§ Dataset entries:
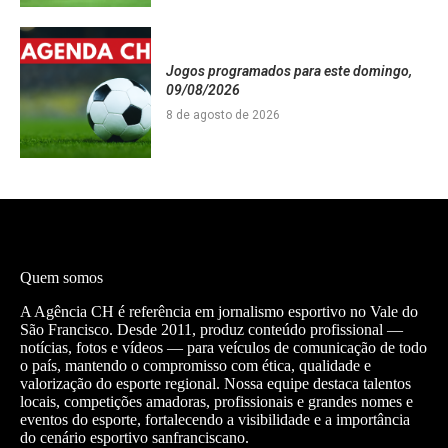
Jogos programados para este domingo,
09/08/2026
8 de agosto de 2026
Quem somos
A Agência CH é referência em jornalismo esportivo no Vale do
São Francisco. Desde 2011, produz conteúdo profissional —
notícias, fotos e vídeos — para veículos de comunicação de todo
o país, mantendo o compromisso com ética, qualidade e
valorização do esporte regional. Nossa equipe destaca talentos
locais, competições amadoras, profissionais e grandes nomes e
eventos do esporte, fortalecendo a visibilidade e a importância
do cenário esportivo sanfranciscano.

§ Exercise:
Write out only what runs from the line holding "eventos do esporte, fortalecendo" through the last line of the records, exactly as shown.

§ Solution for this problem:
eventos do esporte, fortalecendo a visibilidade e a importância
do cenário esportivo sanfranciscano.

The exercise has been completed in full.